This is a response to both Erick Ford’s post and Ethan Frey’s post on Offshore drilling.  You can read both of their excellent posts here and here.

The issue of offshore drilling is one of peace and security for the United States, but it is more than security between nations.  Offshore drilling can affect the security of our own nation – some of the places they are proposing to drill are along fault lines or may be along fault lines not yet discovered. The lifted ban allows drilling to occur off the coast of Alaska where courts had previously halted drilling until environmental assessments could be done.

This is not a new tactic.  President Nixon tried the same approach back in the 1970s during the oil crisis where oil jumped to $43 a barrel.  Offshore drilling was not the best answer then and it is not the best answer now.  Offshore drilling is not the answer to decreasing our dependence on foreign oil – finding alternative energy sources is. However, the American ideal of materials = success (although this ideal is slowly changing thanks to a new generation of globally-minded people!!) is difficult to change.  I am unsure whether the United States can effectively adapt to an alternative energy source because it would be a change in how we live. I spend a lot of time in classes and at lectures listening to people talk about decreasing our dependency on oil, but have yet to hear an effective answer other than to have people drive less.   I have not heard an approach that I think would work other than changing lifestyles.

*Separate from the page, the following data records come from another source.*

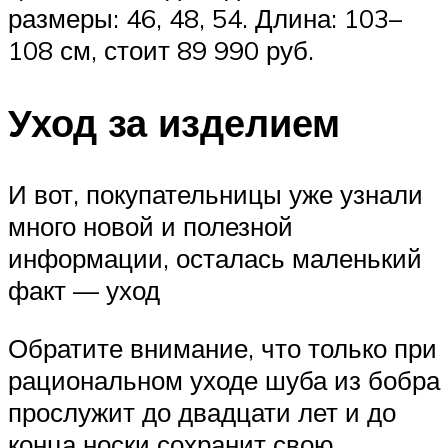
размеры: 46, 48, 54. Длина: 103–
108 см, стоит 89 990 руб.
Уход за изделием
И вот, покупательницы уже узнали
много новой и полезной
информации, осталась маленький
факт — уход
Обратите внимание, что только при
рациональном уходе шуба из бобра
прослужит до двадцати лет и до
конца носки сохранит свою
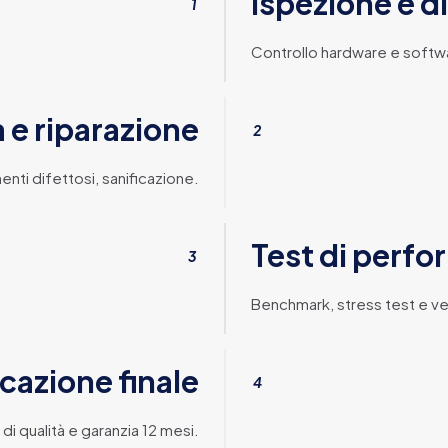
Ispezione e d
1
Controllo hardware e soft
a e riparazione
2
ti difettosi, sanificazione.
Test di perf
3
Benchmark, stress test e ve
icazione finale
4
di qualità e garanzia 12 mesi.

There is a lot of discussion about our dependence on foreign oil as a major problem area and obstacle for the United States to overcome.  However, I think the problem is discussed in the wrong framework: it is not our dependence on foreign oil that is the problem but our insistence on not utilizing the research already down and funding further research on biofuels and other sources of alternative energies.

President Obama has run and been elected on a platform of change, and I think he is working toward change.  However, his decision to lift the ban on offshore drilling is largely seen as a concession to Republicans who are holding up a stalled climate change bill.  How approval for offshore drilling doesn’t counteract a comprehensive climate change action is a mystery to me, but that’s politics.  At its heart, this issue in an environmental one – and environmental issues have traditionally been rejected as a non-priority by policymakers, which is why it can be used as a trade-off – one negative environmental act in exchange for one positive one.  Maybe this is the environmentalist in me, but I think that the more we recognize the importance of our environment and the dangers of a continued reliance on not only foreign oil, but oil in general, the more likely it will be that environmental issues will not be used as pawns in the games of politics.